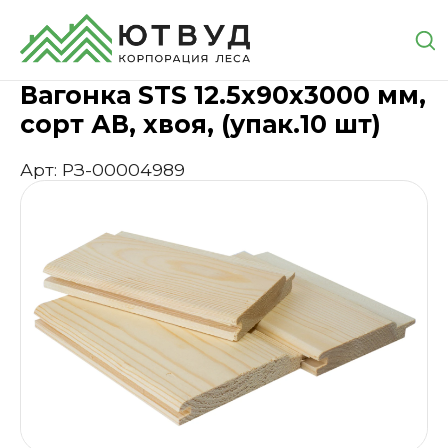
Главная
Каталог
Пиломатериалы
Вагонка
Ваго
Вагонка STS 12.5х90х3000 мм,
сорт АВ, хвоя, (упак.10 шт)
Арт: РЗ-00004989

○ ○ ○ ○

Each entry above should be restated word for word, though no picture may appear in the copy.

Главная
Каталог
Пиломатериалы
Вагонка
Ваго
Вагонка STS 12.5х90х3000 мм,
сорт АВ, хвоя, (упак.10 шт)
Арт: РЗ-00004989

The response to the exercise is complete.